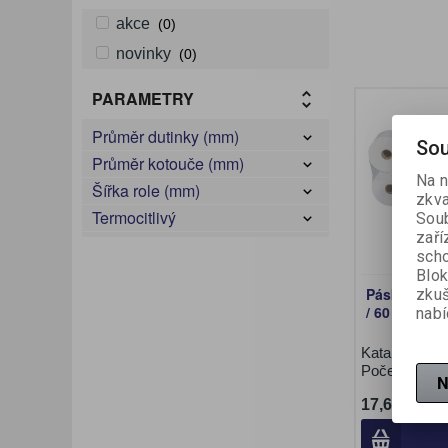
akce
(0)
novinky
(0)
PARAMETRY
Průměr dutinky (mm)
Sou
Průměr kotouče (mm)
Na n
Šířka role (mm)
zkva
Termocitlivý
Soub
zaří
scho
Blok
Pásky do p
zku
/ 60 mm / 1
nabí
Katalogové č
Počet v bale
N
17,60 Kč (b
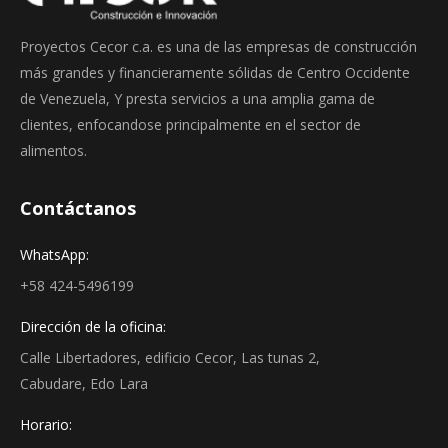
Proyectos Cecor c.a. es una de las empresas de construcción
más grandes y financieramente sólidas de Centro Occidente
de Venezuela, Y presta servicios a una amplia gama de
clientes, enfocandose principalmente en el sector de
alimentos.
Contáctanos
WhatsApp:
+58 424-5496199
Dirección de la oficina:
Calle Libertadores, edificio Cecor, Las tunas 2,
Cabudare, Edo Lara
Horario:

--

[REQUIRED WORK]: When a line in the material above includes "Průměr", report that line by copying it.

[RESPONSE TO THIS EXERCISE]:
Průměr dutinky (mm)
Průměr kotouče (mm)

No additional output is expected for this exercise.